[Collected data]
--- START ---

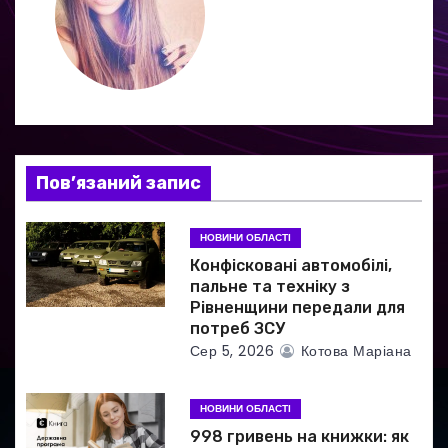
ц
і
я
з
Пов’язаний запис
а
НОВИНИ ОБЛАСТІ
п
Конфісковані автомобілі,
и
пальне та техніку з
Рівненщини передали для
с
потреб ЗСУ
Сер 5, 2026
Котова Маріана
і
в
НОВИНИ ОБЛАСТІ
998 гривень на книжки: як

--- END ---

> **PROBLEM TO SOLVE**
Please reproduce the records above exactly, leaving out every picture.

> **SOLUTION TO THE PROBLEM**
ц
і
я
з
Пов’язаний запис
а
НОВИНИ ОБЛАСТІ
п
Конфісковані автомобілі,
и
пальне та техніку з
Рівненщини передали для
с
потреб ЗСУ
Сер 5, 2026
Котова Маріана
і
в
НОВИНИ ОБЛАСТІ
998 гривень на книжки: як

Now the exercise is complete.